Airbnb and other “shared economy” businesses have raised the bar for travel providers who wish to deliver personalized, truly local experiences for guests.
For hotels, the new environment means a rethink of a hotel’s relationship with their guests - and in many ways, a complete redo of the foundations of the guest experience.
Attention, hotel owners: It’s no longer your hotel room
Today’s travelers see a hotel stay as part of an immersive travel experience that begins with booking and continues through multiple engagements and touch points.
To satisfy them, it must be made clear, every step of the way, that it is the guest – not the hotel, nor any other travel provider with whom they are engaged – who is at the center of the value chain.
In fact, it’s not the “hotel’s” room – it belongs to the guest ... at least for the duration of his or her stay.
Just as new kinds of guest interaction have shaped the experience in hotel common areas, inspiring concepts such as those delivered by brands like Ace, CitizenM and Public, we now need to start thinking of the guest room as a kind of shared space, between the hotel owner and the guest.

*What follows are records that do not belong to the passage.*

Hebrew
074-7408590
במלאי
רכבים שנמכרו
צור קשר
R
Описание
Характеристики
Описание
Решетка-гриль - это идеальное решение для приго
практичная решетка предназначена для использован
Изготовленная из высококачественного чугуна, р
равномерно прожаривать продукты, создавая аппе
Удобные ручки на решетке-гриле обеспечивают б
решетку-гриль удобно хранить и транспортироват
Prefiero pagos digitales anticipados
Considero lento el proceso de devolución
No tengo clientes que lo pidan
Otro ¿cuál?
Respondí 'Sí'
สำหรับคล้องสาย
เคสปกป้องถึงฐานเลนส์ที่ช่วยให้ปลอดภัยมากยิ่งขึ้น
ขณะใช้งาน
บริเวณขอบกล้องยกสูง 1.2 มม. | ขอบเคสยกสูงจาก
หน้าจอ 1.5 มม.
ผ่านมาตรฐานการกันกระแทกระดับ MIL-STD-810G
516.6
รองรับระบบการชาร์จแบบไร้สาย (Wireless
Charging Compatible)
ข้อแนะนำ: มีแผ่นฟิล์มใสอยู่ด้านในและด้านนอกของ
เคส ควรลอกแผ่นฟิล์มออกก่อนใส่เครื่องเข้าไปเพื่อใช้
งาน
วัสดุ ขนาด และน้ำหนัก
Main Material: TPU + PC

The owner, of course, controls the physical asset; but the guest has laid claim to the in-room experience - they want it delivered to them their way, with the ease of the push of a button.

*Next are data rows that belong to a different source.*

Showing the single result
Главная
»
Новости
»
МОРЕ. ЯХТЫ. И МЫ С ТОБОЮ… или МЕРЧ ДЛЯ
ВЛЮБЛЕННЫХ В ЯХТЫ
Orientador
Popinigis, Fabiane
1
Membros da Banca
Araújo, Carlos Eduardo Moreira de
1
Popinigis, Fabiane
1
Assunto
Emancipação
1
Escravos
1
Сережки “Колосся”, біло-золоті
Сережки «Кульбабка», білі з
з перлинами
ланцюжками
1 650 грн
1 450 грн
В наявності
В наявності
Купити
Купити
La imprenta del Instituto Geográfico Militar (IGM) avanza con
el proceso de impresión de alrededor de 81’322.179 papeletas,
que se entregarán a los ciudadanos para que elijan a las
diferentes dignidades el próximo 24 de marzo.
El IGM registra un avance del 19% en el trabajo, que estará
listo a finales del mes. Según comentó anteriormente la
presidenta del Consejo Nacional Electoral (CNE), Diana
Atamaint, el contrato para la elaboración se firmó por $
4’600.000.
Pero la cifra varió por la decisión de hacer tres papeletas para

How can hotel owners and brands deliver?
Understanding and marshaling the new technology
The traditional standard of successful guest delivery - providing a clean, quiet, comfortable guest room in a good location - is now only a piece of the overall guest requirement. Technology at the most sophisticated level, what I call uber-personalization, is now also an expected component.

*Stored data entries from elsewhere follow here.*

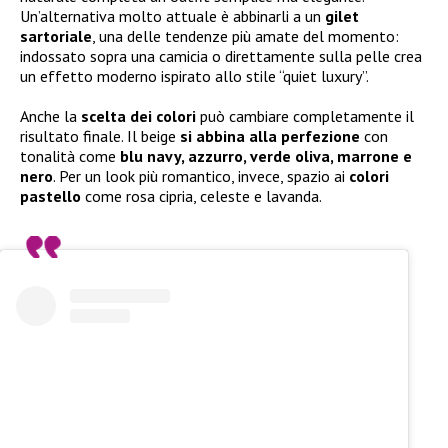
Un’alternativa molto attuale è abbinarli a un
gilet
sartoriale
, una delle tendenze più amate del momento:
indossato sopra una camicia o direttamente sulla pelle crea
un effetto moderno ispirato allo stile “quiet luxury”.
Anche la
scelta dei colori
può cambiare completamente il
risultato finale. Il beige
si abbina alla perfezione
con
tonalità come
blu navy, azzurro, verde oliva, marrone e
nero
. Per un look più romantico, invece, spazio ai
colori
pastello
come rosa cipria, celeste e lavanda.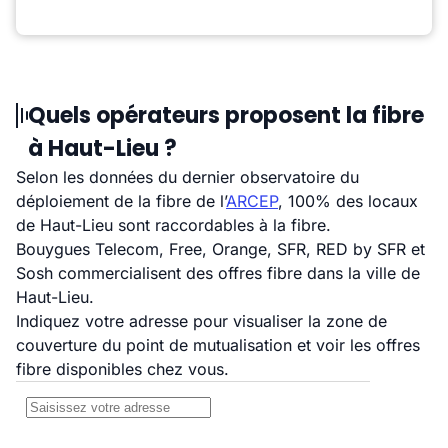
Quels opérateurs proposent la fibre
à Haut-Lieu ?
Selon les données du dernier observatoire du
déploiement de la fibre de l’
ARCEP
, 100% des locaux
de Haut-Lieu sont raccordables à la fibre.
Bouygues Telecom, Free, Orange, SFR, RED by SFR et
Sosh commercialisent des offres fibre dans la ville de
Haut-Lieu.
Indiquez votre adresse pour visualiser la zone de
couverture du point de mutualisation et voir les offres
fibre disponibles chez vous.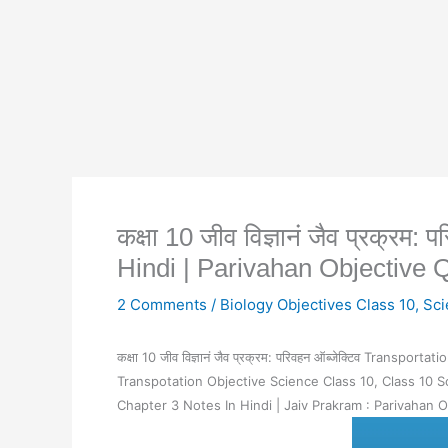
कक्षा 10 जीव विज्ञानं जैव प्रक्
Hindi | Parivahan Objective 
2 Comments
/
Biology Objectives Class 10
,
Sci
कक्षा 10 जीव विज्ञानं जैव प्रक्रम: परिवहन ऑब्जेक्टिव Tran
Transpotation Objective Science Class 10, C
lass 10 S
Chapter 3 Notes In Hindi | Jaiv Prakram : Parivahan
Ob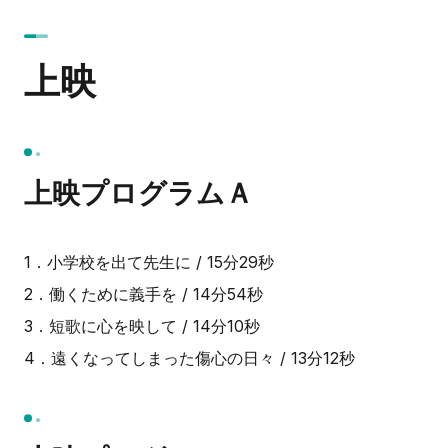
上映
上映プログラムＡ
1．小学校を出て先生に / 15分29秒
2．働くために義手を / 14分54秒
3．短歌に心を映して / 14分10秒
4．遠くなってしまった傷心の日々 / 13分12秒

From the provider’s perspective, it should ideally be driven through a strong backbone of integrated hotel systems that tie seamlessly together. This should include the CRM, PMS, request management systems, guest feedback systems and in-room devices that control everything from lights to thermostats, television sets, smart showers and door locks.
Many industry leaders are working on the problem of seamlessly meeting guests’ needs in real-time.
Once a guest has this kind of comfort and convenience, they never want to give them up.
David Goldstone - DigiValet
These include companies like ALICE, which offers efficient point-to-point communication among hotel staff, personalized room service and manages other aspects of the on property stay.
At the same time, technology is moving way too fast for any solution that originates outside the guest room to fully keep pace with the changing tastes of consumers as they evolve within the room during their stay.
Just 10 years ago, the iPhone was a new phenomenon; today almost every guest carries one, it is the central point of every guest’s stay, and all in-room technologies must adapt to it.
Only six years ago, Netflix began delivering original content to your TV at home.
Today, for many travelers, moving about without their own cache of movies and personalized video experiences is unthinkable.
This poses challenges for hotels – for example, obtaining the bandwidth necessary to support as many as three of four devices streaming simultaneously in hundreds of guest rooms.
At DigiValet, we return to the guest room as the core of the guest experience.
Taking a cue from the latest Internet of Things thinking, we believe that every important feature in a guest room can be connected via a single point of contact, with the guest in charge of the experience.
Properly executed, huge leaps in guest satisfaction will follow.
For example, guests should be able to stream their own video content directly into their room on a big screen, order room service tailored to their needs and purchase tickets to an off-property performance for any show at any time. They should be able to turn off the lights and close the curtains when it’s time for a good night’s rest – all from a single device, from the comfort of their bed or easy chair, and all with one touch of a screen.
Industry research shows that once a guest has this kind of comfort and convenience, they never want to give them up.
There is lots to be done to fully achieve the vision, of course, and at present some of the world’s most exclusive luxury hotels are leading the way.
One thing, however, is eminently clear: The hotel room of the future will be a fully connected, fully shared experience, connected by a solid backbone of technology inside the guest room.
The faster hotel brands and owners create that in room experiences for guests, the faster they will meet and exceed their expecations.